The Italian American voting bloc soon dissolved, but Scalia went on to become the conservative ideologue for the nation. Dissent was his specialty in a Supreme Court that leaned left. Scalia managed to push the 2nd Amendment away from the 1939 interpretation of gun ownership primarily as support for “a well-regulated militia” to one that decided the militia was extraneous to gun rights. Not all Italian Americans accepted his brand of Constitutional logic.
On other matters, Scalia wasn’t successful in overturning Roe v Wade abortion rights. Nor was he able to sway the court against Obamacare in 2015. A year later he died suddenly, but his spirit hovered over the court awaiting a conservative majority. In a stunning turn of events starting in 2017, President Trump was able to appoint two conservative replacements to the court. With Amy Coney Barrett as the third appointee in his rookie term, no wonder Judge Barrett is seen as the second coming of Scalia – the court will have its conservative majority.

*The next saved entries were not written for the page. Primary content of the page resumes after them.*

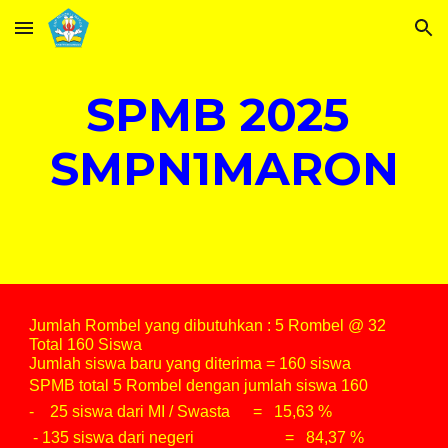
Skip to main content
Skip to navigation
SPMB 2025
SMPN1MARON
Jumlah Rombel yang dibutuhkan : 5 Rombel @ 32
Total 160 Siswa
Jumlah siswa baru yang diterima = 160 siswa
SPMB total 5 Rombel dengan jumlah siswa 160
- 25 siswa dari MI / Swasta
= 15,63 %
- 135 siswa dari negeri
= 84,37 %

Another common tie between Judge Barrett and the late Justice Scalia is their Catholic faith. Scalia was Jesuit-trained and devout through intellect. Barrett follows a charismatic branch of Catholicism, a Pentecostal version that is more emotional, encourages male dominance, believes in prophesies, and worship that includes waving of hands and intense prayer, healing by laying on of hands. However, the two asserted that religion plays no conscious part in their judicial duties.
Coincidentally, Scalia had nine children, Barrett has seven – five natural, two adopted from Haiti. In this similarity, both are stereotypes of devout Catholics.
Lurking in the wings, aghast at Trump’s nomination of a justice just before the national election, stands House Speaker Nancy Pelosi, yet another icon of the Italian American community. The first woman Speaker, third in line to be president, Pelosi is also a devout Catholic. She has five children, but is not against abortion or same-sex marriage. Despite the Catholic connection, Pelosi and Barrett share very little of Catholic doctrine in common.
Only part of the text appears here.